Livret A, compte à terme... Ce qui change pour vos dépôts après la hausse des taux de la BCE
Cette décision n'est pas sans conséquences pour l'économie. En augmentant le coût du crédit, la BCE renchérit le financement des ménages comme celui des entreprises. Pour l'heure, si les marchés boursiers restent globalement bien orientés grâce à la solidité des résultats des entreprises, les effets de cette politique pourraient se faire sentir dans plusieurs secteurs. D'autant plus que « le marché anticipe une nouvelle hausse de 0,25% avec une probabilité de 50% d'ici fin 2026 », selon Lorenzo Gazzoletti, CEO et CIO de Richelieu Invest.
Consommation et automobile en première ligne
Les valeurs liées à la consommation figurent généralement parmi les plus exposées d'après les professionnels. En effet, lorsque les taux augmentent, les ménages ont davantage tendance à reporter certains achats importants financés à crédit, comme les voitures ou encore l'équipement de la maison. Le secteur automobile pourrait d'ailleurs en faire les frais, comme le montre la récente accélération de la baisse du cours de l'action Stellantis à la Bourse de Paris qui évolue actuellement sur des plus bas historiques.
L'immobilier fragilisé
Dans la même logique, l'immobilier demeure l'un des secteurs les plus sensibles aux décisions de la BCE. En effet, les foncières et les sociétés immobilières recourent largement à l'endettement pour financer leurs investissements. Lorsque les taux restent élevés, leurs coûts de financement augmentent et leur rentabilité s'en trouve mécaniquement affectée, ce qui est susceptible de fragiliser leur cours de Bourse.

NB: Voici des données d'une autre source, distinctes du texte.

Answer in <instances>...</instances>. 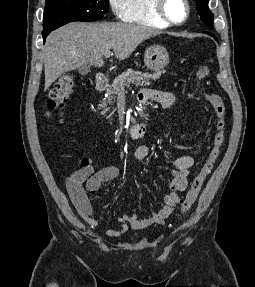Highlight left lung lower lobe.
Here are the masks:
<instances>
[{
  "mask_svg": "<svg viewBox=\"0 0 255 287\" xmlns=\"http://www.w3.org/2000/svg\"><path fill=\"white\" fill-rule=\"evenodd\" d=\"M207 34L213 36L217 40V38L214 35H212L211 33L207 32Z\"/></svg>",
  "mask_w": 255,
  "mask_h": 287,
  "instance_id": "1",
  "label": "left lung lower lobe"
}]
</instances>
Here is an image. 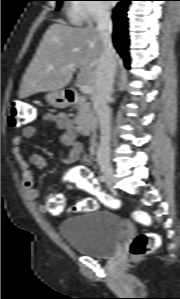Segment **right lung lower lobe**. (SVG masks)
I'll return each instance as SVG.
<instances>
[{"label":"right lung lower lobe","mask_w":180,"mask_h":299,"mask_svg":"<svg viewBox=\"0 0 180 299\" xmlns=\"http://www.w3.org/2000/svg\"><path fill=\"white\" fill-rule=\"evenodd\" d=\"M121 1L113 11V44L118 53L124 60L125 66L129 68V55H128V25H127V6L131 0Z\"/></svg>","instance_id":"98d812e1"}]
</instances>
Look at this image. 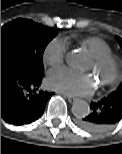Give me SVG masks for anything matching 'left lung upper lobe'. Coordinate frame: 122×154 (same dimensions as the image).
<instances>
[{"label": "left lung upper lobe", "instance_id": "left-lung-upper-lobe-1", "mask_svg": "<svg viewBox=\"0 0 122 154\" xmlns=\"http://www.w3.org/2000/svg\"><path fill=\"white\" fill-rule=\"evenodd\" d=\"M116 38H117V41H118L119 45L122 48V39L119 38V37H116ZM110 95H112L113 99H116V100L122 102V83L120 84L118 89L116 91L112 92Z\"/></svg>", "mask_w": 122, "mask_h": 154}]
</instances>
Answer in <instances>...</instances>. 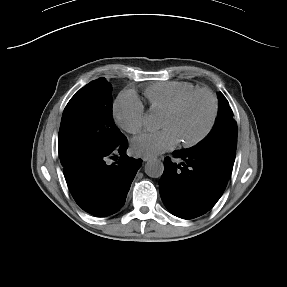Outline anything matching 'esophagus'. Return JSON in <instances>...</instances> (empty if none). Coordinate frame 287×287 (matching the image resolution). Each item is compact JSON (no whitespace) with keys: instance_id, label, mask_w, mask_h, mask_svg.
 <instances>
[{"instance_id":"1","label":"esophagus","mask_w":287,"mask_h":287,"mask_svg":"<svg viewBox=\"0 0 287 287\" xmlns=\"http://www.w3.org/2000/svg\"><path fill=\"white\" fill-rule=\"evenodd\" d=\"M143 161H149V160H152L153 158L152 157H150V156H143Z\"/></svg>"}]
</instances>
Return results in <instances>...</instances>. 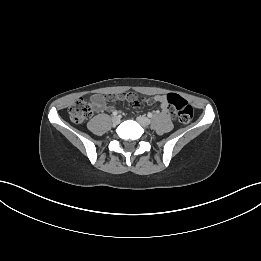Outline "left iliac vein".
I'll return each instance as SVG.
<instances>
[{
    "instance_id": "1",
    "label": "left iliac vein",
    "mask_w": 261,
    "mask_h": 261,
    "mask_svg": "<svg viewBox=\"0 0 261 261\" xmlns=\"http://www.w3.org/2000/svg\"><path fill=\"white\" fill-rule=\"evenodd\" d=\"M137 121L143 127H148L150 124V120L145 116H138Z\"/></svg>"
}]
</instances>
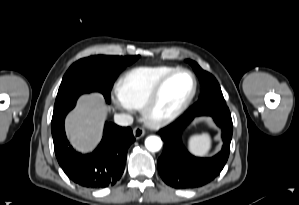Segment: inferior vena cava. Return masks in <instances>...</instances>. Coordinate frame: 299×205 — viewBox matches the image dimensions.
I'll list each match as a JSON object with an SVG mask.
<instances>
[{"label":"inferior vena cava","instance_id":"inferior-vena-cava-1","mask_svg":"<svg viewBox=\"0 0 299 205\" xmlns=\"http://www.w3.org/2000/svg\"><path fill=\"white\" fill-rule=\"evenodd\" d=\"M114 121L120 126H130L133 123V117L130 114H116Z\"/></svg>","mask_w":299,"mask_h":205}]
</instances>
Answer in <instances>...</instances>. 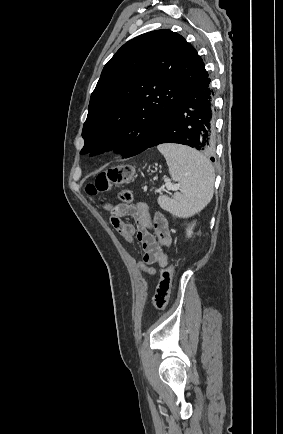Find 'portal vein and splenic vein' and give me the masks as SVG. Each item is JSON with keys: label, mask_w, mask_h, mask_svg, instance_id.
<instances>
[{"label": "portal vein and splenic vein", "mask_w": 283, "mask_h": 434, "mask_svg": "<svg viewBox=\"0 0 283 434\" xmlns=\"http://www.w3.org/2000/svg\"><path fill=\"white\" fill-rule=\"evenodd\" d=\"M165 187H166L168 190H171V189L174 188V186H173L170 182H167V183L165 184Z\"/></svg>", "instance_id": "obj_1"}]
</instances>
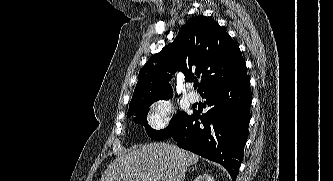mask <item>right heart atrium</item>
Here are the masks:
<instances>
[{
  "label": "right heart atrium",
  "mask_w": 333,
  "mask_h": 181,
  "mask_svg": "<svg viewBox=\"0 0 333 181\" xmlns=\"http://www.w3.org/2000/svg\"><path fill=\"white\" fill-rule=\"evenodd\" d=\"M174 106L168 99H159L150 104L147 113V121L152 129L165 128L172 119Z\"/></svg>",
  "instance_id": "right-heart-atrium-1"
}]
</instances>
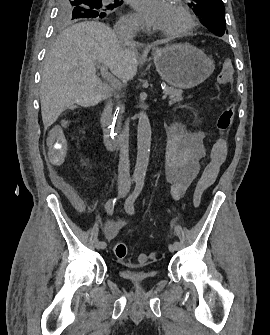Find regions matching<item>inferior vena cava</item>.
<instances>
[{
	"mask_svg": "<svg viewBox=\"0 0 270 335\" xmlns=\"http://www.w3.org/2000/svg\"><path fill=\"white\" fill-rule=\"evenodd\" d=\"M114 32L120 42H131L133 38H135L137 34V28L133 26V22L128 20V18H120L118 22H116L114 26ZM123 84H126L123 80ZM129 124L126 122L122 132H120L119 138V146H120V154H119V164H118V183L119 185H130V173H129Z\"/></svg>",
	"mask_w": 270,
	"mask_h": 335,
	"instance_id": "obj_1",
	"label": "inferior vena cava"
}]
</instances>
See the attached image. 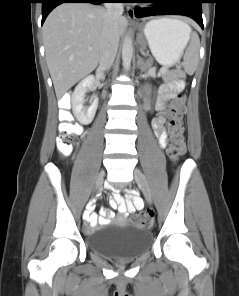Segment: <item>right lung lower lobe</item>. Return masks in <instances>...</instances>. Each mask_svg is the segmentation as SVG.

Les financières bien positionnées
A l'inverse, les banques et les compagnies d'assurance peuvent tirer profit d'un durcissement des conditions de crédit. Dans un tel environnement, les établissements bancaires engrangent généralement des marges plus confortables sur leurs activités de prêts, tandis que les assureurs peuvent investir les capitaux qu'ils gèrent à des rendements plus attractifs. Ces secteurs pourraient ainsi figurer parmi les principaux bénéficiaires potentiels du maintien de taux élevés en zone euro, à commencer par BNP Paribas, Société Générale ou encore Axa selon les spécialistes que nous avons interrogés.
Les valeurs défensives recherchées
Du reste, selon eux, les investisseurs devraient également privilégier certaines valeurs dites défensives, notamment dans le secteur de la santé qui « offre souvent une meilleure résistance lorsque la croissance ralentit », estime Sean Carroll, Client Portfolio Manager chez Janus Henderson. Ainsi, face à un coût du financement plus élevé, les prochains mois pourraient accentuer les écarts de performance entre les entreprises les plus sensibles aux taux d'intérêt et celles capables de préserver leurs bénéfices dans un environnement monétaire plus contraint.